On Friday, one of the largest energy utilities in the West announced that it will close two-thirds of its coal power plants by 2030.
Pacificorp (part of Warren Buffett’s Berkshire Hathaway Energy) will build solar and wind infrastructure amounting to thousands of megawatts to replace them, mostly in Utah and Wyoming.
The coal plants scheduled for retirement in the coming decade were responsible for half of PacifiCorp’s CO2 emissions between 2008 and 2018 but the decision to invest in more wind and solar is primarily financial — renewables are “simply more cost effective” thanks in part to production tax credits and investment tax credits that incentivize green energy infrastructure.

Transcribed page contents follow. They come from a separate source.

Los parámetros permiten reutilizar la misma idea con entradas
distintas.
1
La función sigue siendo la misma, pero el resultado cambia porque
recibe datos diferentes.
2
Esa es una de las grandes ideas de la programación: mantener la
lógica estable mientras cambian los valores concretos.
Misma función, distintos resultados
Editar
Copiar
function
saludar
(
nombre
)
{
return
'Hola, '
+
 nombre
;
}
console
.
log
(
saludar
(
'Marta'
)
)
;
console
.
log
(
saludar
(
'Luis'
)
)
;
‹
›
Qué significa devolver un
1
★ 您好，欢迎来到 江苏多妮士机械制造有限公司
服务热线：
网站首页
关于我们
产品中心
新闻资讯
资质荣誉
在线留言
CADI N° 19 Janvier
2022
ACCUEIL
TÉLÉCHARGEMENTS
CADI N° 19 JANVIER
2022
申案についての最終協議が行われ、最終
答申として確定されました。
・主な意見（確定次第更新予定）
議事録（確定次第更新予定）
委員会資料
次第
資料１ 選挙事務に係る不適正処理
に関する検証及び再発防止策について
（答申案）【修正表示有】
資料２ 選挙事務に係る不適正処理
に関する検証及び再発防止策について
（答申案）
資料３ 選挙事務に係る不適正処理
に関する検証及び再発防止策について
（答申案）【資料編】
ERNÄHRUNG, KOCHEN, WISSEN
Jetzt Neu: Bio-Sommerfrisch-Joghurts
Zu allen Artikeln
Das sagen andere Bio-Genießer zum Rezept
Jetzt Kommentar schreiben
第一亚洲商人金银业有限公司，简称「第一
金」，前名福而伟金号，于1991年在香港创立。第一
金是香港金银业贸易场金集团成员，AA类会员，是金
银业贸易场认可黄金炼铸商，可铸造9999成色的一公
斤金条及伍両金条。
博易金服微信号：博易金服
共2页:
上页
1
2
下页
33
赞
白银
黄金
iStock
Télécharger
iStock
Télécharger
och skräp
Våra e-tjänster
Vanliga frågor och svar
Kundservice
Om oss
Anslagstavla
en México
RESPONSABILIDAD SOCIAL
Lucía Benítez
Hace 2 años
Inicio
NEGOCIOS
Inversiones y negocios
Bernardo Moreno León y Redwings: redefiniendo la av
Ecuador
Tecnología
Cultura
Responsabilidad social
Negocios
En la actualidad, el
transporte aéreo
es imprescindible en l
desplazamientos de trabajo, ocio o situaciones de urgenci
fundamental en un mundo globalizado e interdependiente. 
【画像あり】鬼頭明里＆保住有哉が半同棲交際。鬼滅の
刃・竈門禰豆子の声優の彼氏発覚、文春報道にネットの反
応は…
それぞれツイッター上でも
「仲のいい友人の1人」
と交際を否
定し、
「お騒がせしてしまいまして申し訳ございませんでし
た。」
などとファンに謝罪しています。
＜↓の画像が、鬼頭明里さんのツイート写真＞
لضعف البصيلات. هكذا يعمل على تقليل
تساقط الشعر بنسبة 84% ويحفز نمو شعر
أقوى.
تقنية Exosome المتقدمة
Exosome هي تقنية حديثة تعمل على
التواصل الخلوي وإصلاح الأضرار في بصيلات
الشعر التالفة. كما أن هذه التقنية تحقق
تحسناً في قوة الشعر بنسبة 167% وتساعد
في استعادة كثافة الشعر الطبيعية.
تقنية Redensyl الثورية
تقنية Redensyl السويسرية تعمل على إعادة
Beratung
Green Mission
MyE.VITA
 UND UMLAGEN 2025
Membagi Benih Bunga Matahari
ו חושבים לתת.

Also of note is that fir the first time, the draft “preferred portfolio” for the 2019 Integrated Resource Plan (IRP) identifies battery storage as part of “a least-cost portfolio.” The company noted that all of the energy storage that is planned for deployment by 2025 will be paired with new solar power generating capacity and, starting in 2028, almost 1,400 MW of stand-alone storage resources will be added, as well.
It's fair to say that PacifiCorp has been slow to embrace renewable energy and it's plan are certainly less ambitious compared to others in the industry but the fact that one of America's largest utility companies is turning its back on coal is good news for us all!